[TASK REQUIREMENTS]: The answer should hold only the lines from the one containing "Google play" through the one containing "Bertrand (Piso 1, Loja" in the entries below, copied exactly, without pictures.

[PROVIDED DATA]:
- - - -
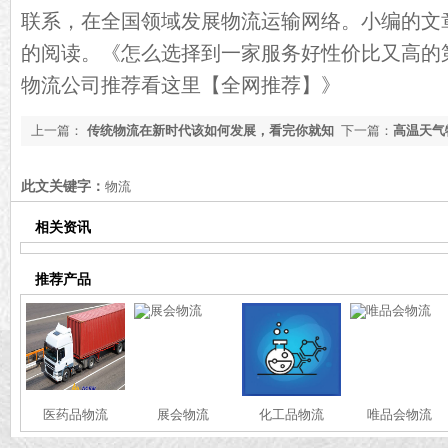
联系，在全国领域发展物流运输网络。小编的文
的阅读。
《怎么选择到一家服务好性价比又高的
物流公司推荐看这里【全网推荐】》
上一篇：
传统物流在新时代该如何发展，看完你就知
下一篇：
高温天气
道了[今日资讯]
道了【全网解说】
此文关键字：
物流
相关资讯
推荐产品
医药品物流
展会物流
化工品物流
唯品会物流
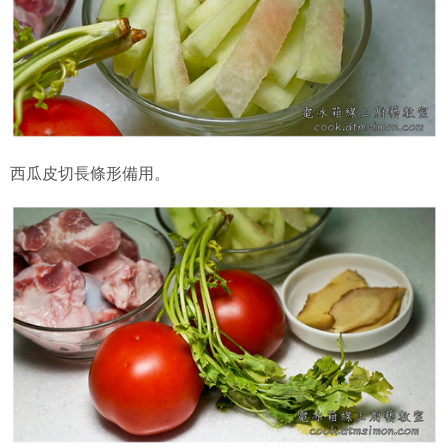
西瓜皮切長條形備用。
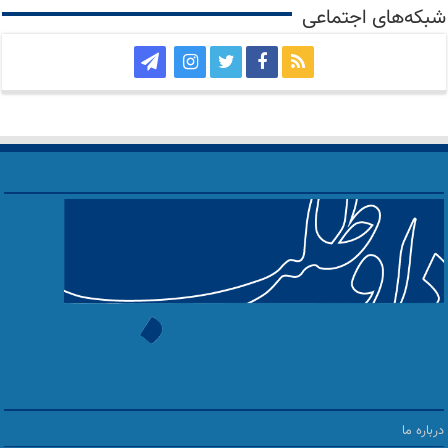
شبکه‌های اجتماعی
درباره ما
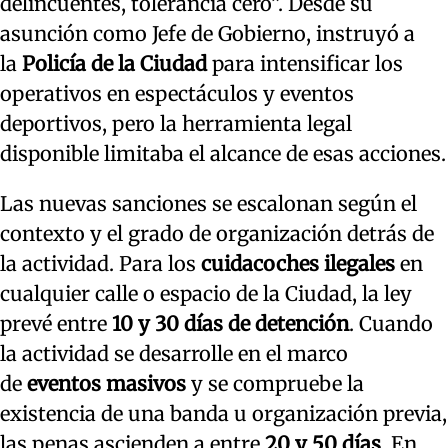
delincuentes, tolerancia cero”. Desde su
asunción como Jefe de Gobierno, instruyó a
la
Policía de la Ciudad
para intensificar los
operativos en espectáculos y eventos
deportivos, pero la herramienta legal
disponible limitaba el alcance de esas acciones.
Las nuevas sanciones se escalonan según el
contexto y el grado de organización detrás de
la actividad. Para los
cuidacoches ilegales
en
cualquier calle o espacio de la Ciudad, la ley
prevé entre
10 y 30 días de detención
. Cuando
la actividad se desarrolle en el marco
de
eventos masivos
y se compruebe la
existencia de una banda u organización previa,
las penas ascienden a entre
20 y 50 días
. En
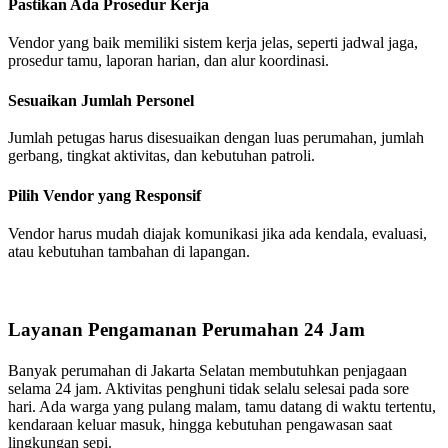
Pastikan Ada Prosedur Kerja
Vendor yang baik memiliki sistem kerja jelas, seperti jadwal jaga,
prosedur tamu, laporan harian, dan alur koordinasi.
Sesuaikan Jumlah Personel
Jumlah petugas harus disesuaikan dengan luas perumahan, jumlah
gerbang, tingkat aktivitas, dan kebutuhan patroli.
Pilih Vendor yang Responsif
Vendor harus mudah diajak komunikasi jika ada kendala, evaluasi,
atau kebutuhan tambahan di lapangan.
Layanan Pengamanan Perumahan 24 Jam
Banyak perumahan di Jakarta Selatan membutuhkan penjagaan
selama 24 jam. Aktivitas penghuni tidak selalu selesai pada sore
hari. Ada warga yang pulang malam, tamu datang di waktu tertentu,
kendaraan keluar masuk, hingga kebutuhan pengawasan saat
lingkungan sepi.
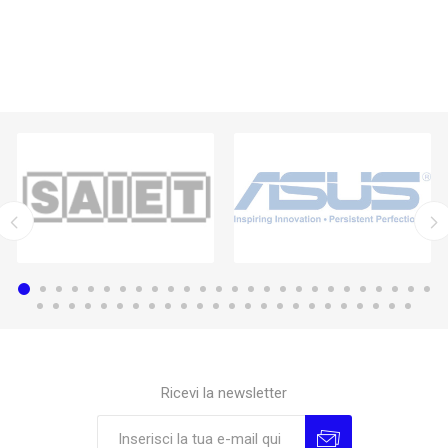
Ricevi la newsletter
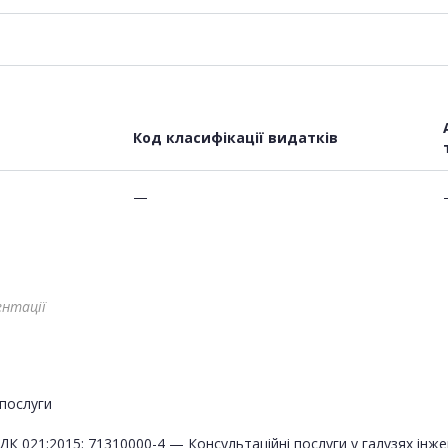
Код класифікації видатків
—
ентації
послуги
ДК 021:2015: 71310000-4 — Консультаційні послуги у галузях інже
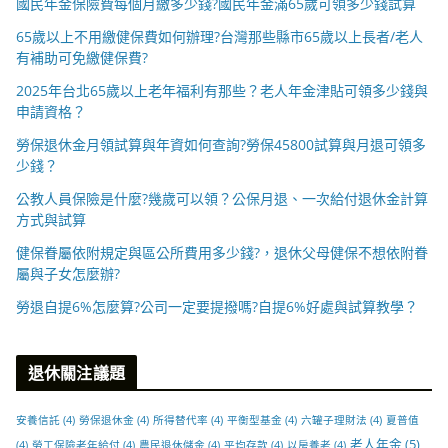
國民年金保險費每個月繳多少錢?國民年金滿65歲可領多少錢試算
65歲以上不用繳健保費如何辦理?台灣那些縣市65歲以上長者/老人
有補助可免繳健保費?
2025年台北65歲以上老年福利有那些？老人年金津貼可領多少錢與
申請資格？
勞保退休金月領試算與年資如何查詢?勞保45800試算與月退可領多
少錢？
公教人員保險是什麼?幾歲可以領？公保月退、一次給付退休金計算
方式與試算
健保眷屬依附規定與區公所費用多少錢?，退休父母健保不想依附眷
屬與子女怎麼辦?
勞退自提6%怎麼算?公司一定要提撥嗎?自提6%好處與試算教學？
退休關注議題
安養信託
(4)
勞保退休金
(4)
所得替代率
(4)
平衡型基金
(4)
六罐子理財法
(4)
夏普值
老人年金
(5)
(4)
勞工保險老年給付
(4)
農民退休儲金
(4)
平均存款
(4)
以房養老
(4)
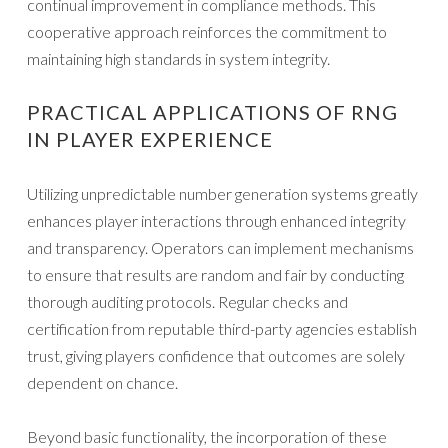
continual improvement in compliance methods. This
cooperative approach reinforces the commitment to
maintaining high standards in system integrity.
PRACTICAL APPLICATIONS OF RNG
IN PLAYER EXPERIENCE
Utilizing unpredictable number generation systems greatly
enhances player interactions through enhanced integrity
and transparency. Operators can implement mechanisms
to ensure that results are random and fair by conducting
thorough auditing protocols. Regular checks and
certification from reputable third-party agencies establish
trust, giving players confidence that outcomes are solely
dependent on chance.
Beyond basic functionality, the incorporation of these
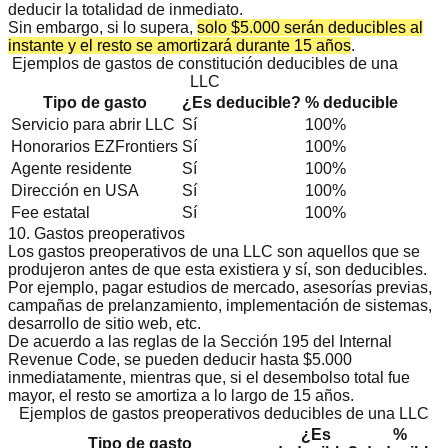
deducir la totalidad de inmediato.
Sin embargo, si lo supera,
solo $5.000 serán deducibles al
instante y el resto se amortizará durante 15 años
.
Ejemplos de gastos de constitución deducibles de una
LLC
Tipo de gasto
¿Es deducible?
% deducible
Servicio para abrir LLC
Sí
100%
Honorarios EZFrontiers
Sí
100%
Agente residente
Sí
100%
Dirección en USA
Sí
100%
Fee estatal
Sí
100%
10. Gastos preoperativos
Los gastos preoperativos de una LLC son aquellos que se
produjeron antes de que esta existiera y sí, son deducibles.
Por ejemplo, pagar estudios de mercado, asesorías previas,
campañas de prelanzamiento, implementación de sistemas,
desarrollo de sitio web, etc.
De acuerdo a las reglas de la
Sección 195 del Internal
Revenue Code
, se pueden deducir hasta $5.000
inmediatamente, mientras que, si el desembolso total fue
mayor, el resto se amortiza a lo largo de 15 años.
Ejemplos de gastos preoperativos deducibles de una LLC
¿Es
%
Tipo de gasto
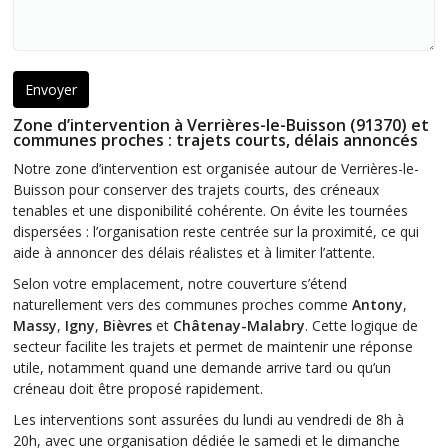
Zone d’intervention à Verrières-le-Buisson (91370) et
communes proches : trajets courts, délais annoncés
Notre zone d’intervention est organisée autour de Verrières-le-
Buisson pour conserver des trajets courts, des créneaux
tenables et une disponibilité cohérente. On évite les tournées
dispersées : l’organisation reste centrée sur la proximité, ce qui
aide à annoncer des délais réalistes et à limiter l’attente.
Selon votre emplacement, notre couverture s’étend
naturellement vers des communes proches comme
Antony
,
Massy
,
Igny
,
Bièvres
et
Châtenay-Malabry
. Cette logique de
secteur facilite les trajets et permet de maintenir une réponse
utile, notamment quand une demande arrive tard ou qu’un
créneau doit être proposé rapidement.
Les interventions sont assurées du lundi au vendredi de 8h à
20h, avec une organisation dédiée le samedi et le dimanche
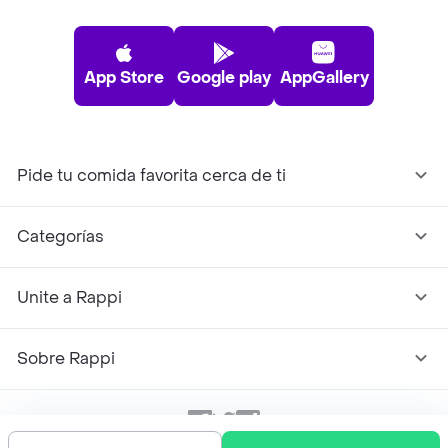
App Store
Google play
AppGallery
Pide tu comida favorita cerca de ti
Categorías
Unite a Rappi
Sobre Rappi
Facebook
Twitter
Instagram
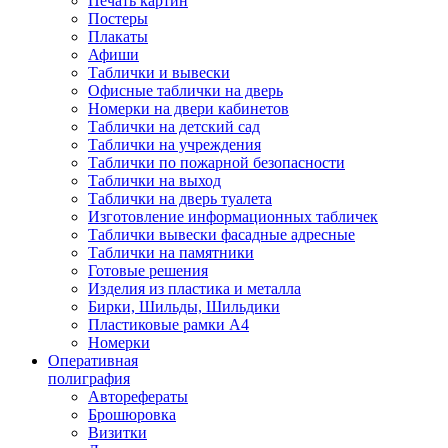
Печать картин
Постеры
Плакаты
Афиши
Таблички и вывески
Офисные таблички на дверь
Номерки на двери кабинетов
Таблички на детский сад
Таблички на учреждения
Таблички по пожарной безопасности
Таблички на выход
Таблички на дверь туалета
Изготовление информационных табличек
Таблички вывески фасадные адресные
Таблички на памятники
Готовые решения
Изделия из пластика и металла
Бирки, Шильды, Шильдики
Пластиковые рамки А4
Номерки
Оперативная
полиграфия
Авторефераты
Брошюровка
Визитки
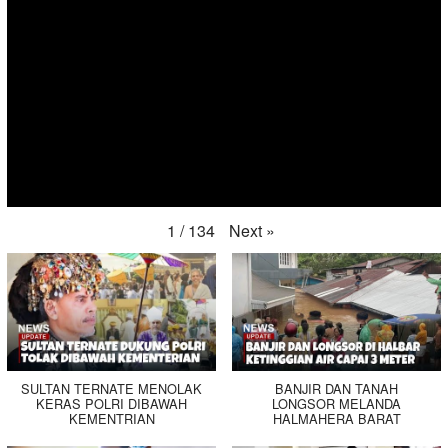
Next
»
1
/
134
SULTAN TERNATE MENOLAK
BANJIR DAN TANAH
KERAS POLRI DIBAWAH
LONGSOR MELANDA
KEMENTRIAN
HALMAHERA BARAT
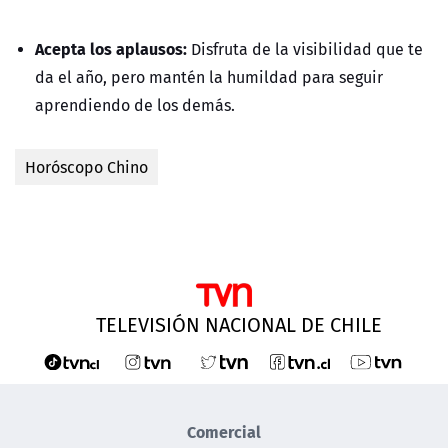
Acepta los aplausos:
Disfruta de la visibilidad que te
da el año, pero mantén la humildad para seguir
aprendiendo de los demás.
Horóscopo Chino
TELEVISIÓN NACIONAL DE CHILE
Comercial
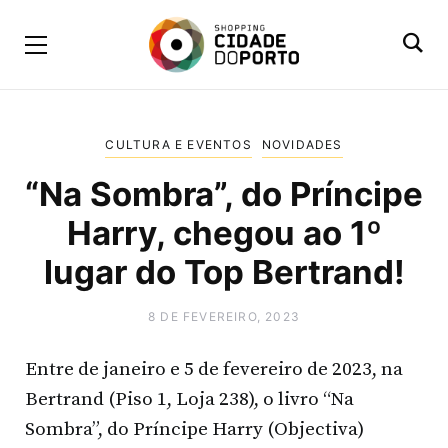
CULTURA E EVENTOS
NOVIDADES
“Na Sombra”, do Príncipe
Harry, chegou ao 1º
lugar do Top Bertrand!
8 DE FEVEREIRO, 2023
Entre de janeiro e 5 de fevereiro de 2023, na
Bertrand (Piso 1, Loja 238), o livro “Na
Sombra”, do Príncipe Harry (Objectiva)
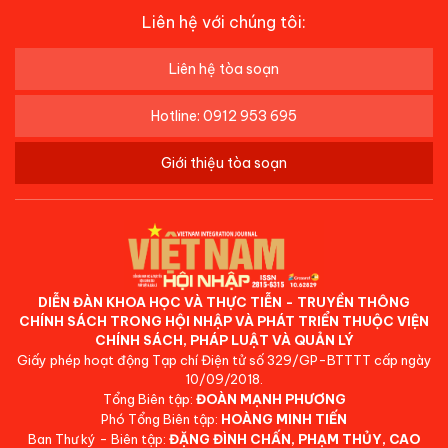
Liên hệ với chúng tôi:
Liên hệ tòa soạn
Hotline: 0912 953 695
Giới thiệu tòa soạn
DIỄN ĐÀN KHOA HỌC VÀ THỰC TIỄN - TRUYỀN THÔNG
CHÍNH SÁCH TRONG HỘI NHẬP VÀ PHÁT TRIỂN THUỘC VIỆN
CHÍNH SÁCH, PHÁP LUẬT VÀ QUẢN LÝ
Giấy phép hoạt động Tạp chí Điện tử số 329/GP-BTTTT cấp ngày
10/09/2018.
Tổng Biên tập:
ĐOÀN MẠNH PHƯƠNG
Phó Tổng Biên tập:
HOÀNG MINH TIẾN
Ban Thư ký - Biên tập:
ĐẶNG ĐÌNH CHẤN, PHẠM THỦY, CAO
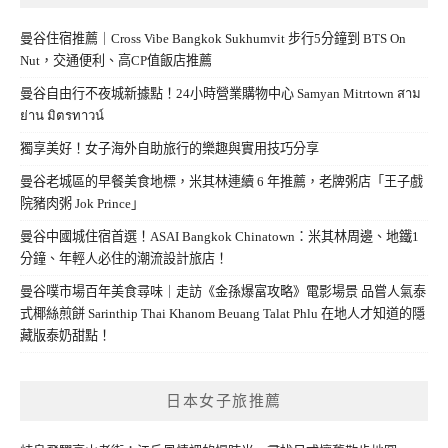
曼谷住宿推薦｜Cross Vibe Bangkok Sukhumvit 步行5分鐘到 BTS On
Nut，交通便利、高CP值飯店推薦
曼谷自由行不夜城新據點！24小時營業購物中心 Samyan Mitrtown สาม
ย่าน มิตรทาวน์
獨享美好！女子海外自助旅行的樂趣與實用技巧分享
曼谷老城區的早餐美食地標，米其林連續 6 年推薦，老牌粥店「王子戲
院豬肉粥 Jok Prince」
曼谷中國城住宿首選！ASAI Bangkok Chinatown：米其林周邊、地鐵1
分鐘、年輕人必住的潮流設計旅店！
曼谷噗市場百年美食尋味｜走訪《金孫爆富攻略》電影場景 品嘗人氣泰
式椰絲煎餅 Sarinthip Thai Khanom Beuang Talat Phlu 在地人才知道的隱
藏版泰奶甜點！
日本女子旅推薦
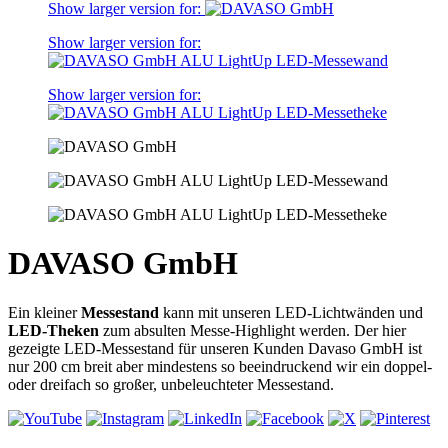
Show larger version for:
Show larger version for:
Show larger version for:
DAVASO GmbH
Ein kleiner
Messestand
kann mit unseren LED-Lichtwänden und
LED-Theken
zum absulten Messe-Highlight werden. Der hier
gezeigte LED-Messestand für unseren Kunden Davaso GmbH ist
nur 200 cm breit aber mindestens so beeindruckend wir ein doppel-
oder dreifach so großer, unbeleuchteter Messestand.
- - - -
[TASK RESULT]:
Google play
AppGallery
Pide tu comida favorita cerca de ti
Categorías
Unite a Rappi
Sobre Rappi
Facebook
Twitter
Instagram
Печать картин
Постеры
Плакаты
Афиши
Таблички и вывески
Офисные таблички на дверь
Номерки на двери кабинетов
Таблички на детский сад
Таблички на учреждения
Таблички по пожарной безопасности
Таблички на выход
Таблички на дверь туалета
Изготовление информационных табличек
Таблички вывески фасадные адресные
Таблички на памятники
Готовые решения
Изделия из пластика и металла
Бирки, Шильды, Шильдики
Пластиковые рамки А4
Номерки
Оперативная
полиграфия
Авторефераты
Брошюровка
Визитки
Next
»
1
/
134
SULTAN TERNATE MENOLAK
BANJIR DAN TANAH
KERAS POLRI DIBAWAH
LONGSOR MELANDA
KEMENTRIAN
HALMAHERA BARAT
Acepta los aplausos:
Disfruta de la visibilidad que te
da el año, pero mantén la humildad para seguir
aprendiendo de los demás.
Horóscopo Chino
TELEVISIÓN NACIONAL DE CHILE
Comercial
CULTURA E EVENTOS
NOVIDADES
“Na Sombra”, do Príncipe
Harry, chegou ao 1º
lugar do Top Bertrand!
8 DE FEVEREIRO, 2023
Entre de janeiro e 5 de fevereiro de 2023, na
Bertrand (Piso 1, Loja 238), o livro “Na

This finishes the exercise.